The one lackluster story in Allegheny Front is also, fortunately, its slightest, both in length and ambition. More anecdote than story, “Rocking Stone” is an eccentric-uncle-who-cried-wolf parable with a weak punch line of an ending. Even here, though, Null’s ability to render violence with startling swiftness is impressive, and the story’s wolf—a gargantuan boulder that can be tipped back and forth without spilling from its perch—is an interesting-enough phenomenon. The piece doesn’t detract from the collection; it simply seems like a bagatelle, couched as it is between stories of such symphonic complexity and power.

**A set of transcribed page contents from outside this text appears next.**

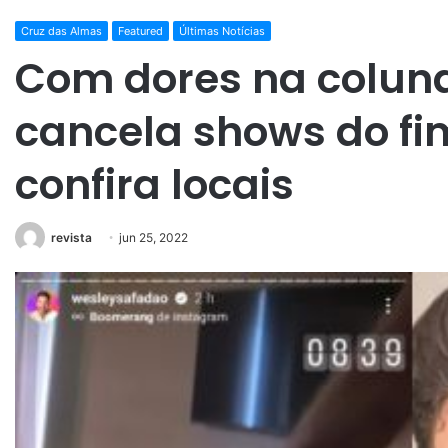
Cruz das Almas
Featured
Últimas Notícias
Com dores na colun
cancela shows do f
confira locais
revista
jun 25, 2022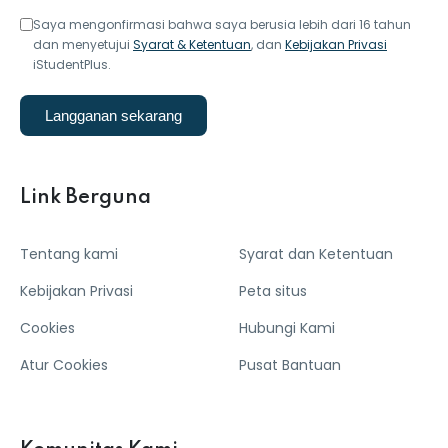
ey
Saya mengonfirmasi bahwa saya berusia lebih dari 16 tahun
dan menyetujui
Syarat & Ketentuan
, dan
Kebijakan Privasi
iStudentPlus.
Langganan sekarang
th Us
th Us
Link Berguna
Tentang kami
Syarat dan Ketentuan
Kebijakan Privasi
Peta situs
Cookies
Hubungi Kami
Atur Cookies
Pusat Bantuan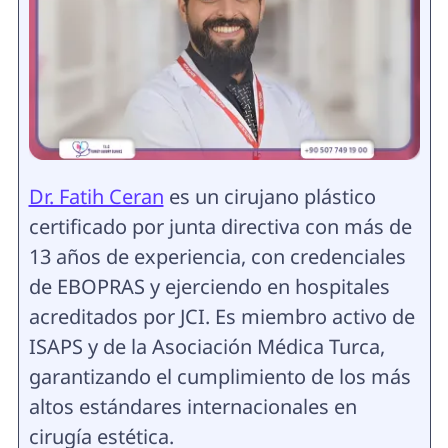
Dr. Fatih Ceran
es un cirujano plástico
certificado por junta directiva con más de
13 años de experiencia, con credenciales
de EBOPRAS y ejerciendo en hospitales
acreditados por JCI. Es miembro activo de
ISAPS y de la Asociación Médica Turca,
garantizando el cumplimiento de los más
altos estándares internacionales en
cirugía estética.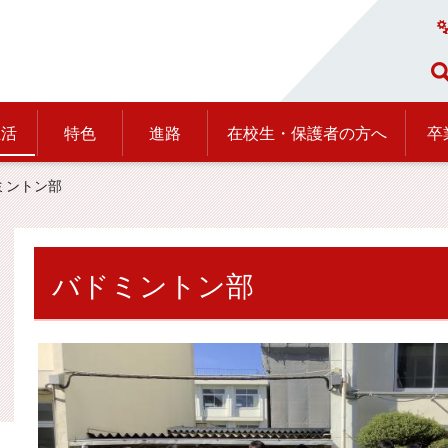
生活
特色
進路
在校生・保護者の方へ
卒
ミントン部
バドミントン部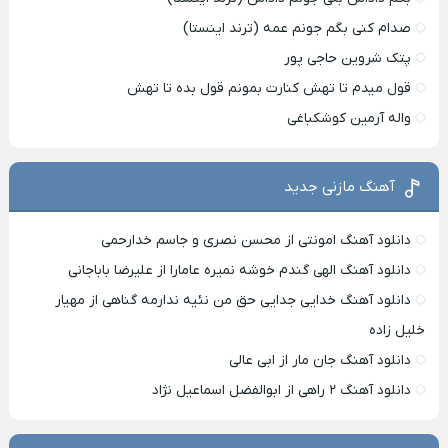
صدام کنی بگم جونم عمه (ترند اینستا)
پتک شروین حاجی پور
قول میدم تا تهش کنارت بمونم قول بده تا تهش
واله آرمین کوشکباغی
آهنگ مازنی جدید
دانلود آهنگ امونتی از محسن نصری و جاسم خدارحمی
دانلود آهنگ الهی گندم خوشه نمیره عامارا از علیرضا باباجانی
دانلود آهنگ خدایی جدایی حق من نئیه ندارمه گناهی از مهیار
خلیل زاده
دانلود آهنگ جان مار از ابی عالی
دانلود آهنگ ۲ راهی از ابوالفضل اسماعیل نژاد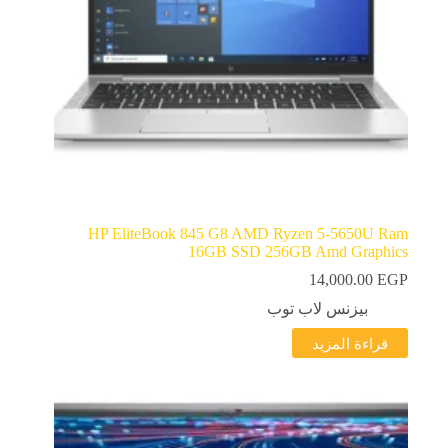
HP EliteBook 845 G8 AMD Ryzen 5-5650U Ram
16GB SSD 256GB Amd Graphics
14,000.00
EGP
بيزنس لاب توب
قراءة المزيد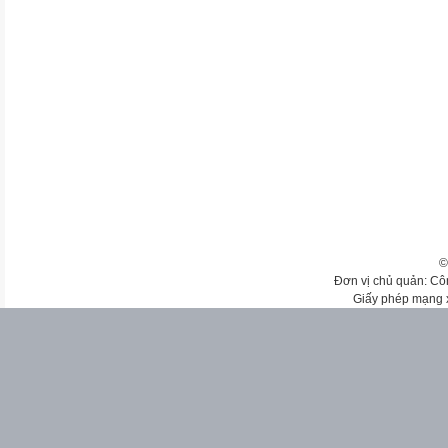
©
Đơn vị chủ quản: Cô
Giấy phép mạng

In an interview for West Branch Wired, Null spoke of the challenges of writing both short stories and novels. Few, he suggests, can do both with equal skill, and such born short story writers as Flannery O’Connor and John Cheever floundered when they broadened their canvases. One exception, in Null’s opinion, is James Salter, with whom Null shares a penchant for a clipped lyricism that alternates longer sentences with fragments and subject-verb-period constructions. I agree with Null here—Salter’s story collections, Dusk and Last Night, are as moving and well constructed as A Sport and a Pastime and Light Years, his best novels. Null is a young writer, only one novel and one story collection out in the world so far, but based on those two books, his West Virginia world seems as inexhaustible as Faulkner’s Yoknapatawpha County, and he seems poised to join Salter in the pantheon of writers who excel at both short- and long-form fiction.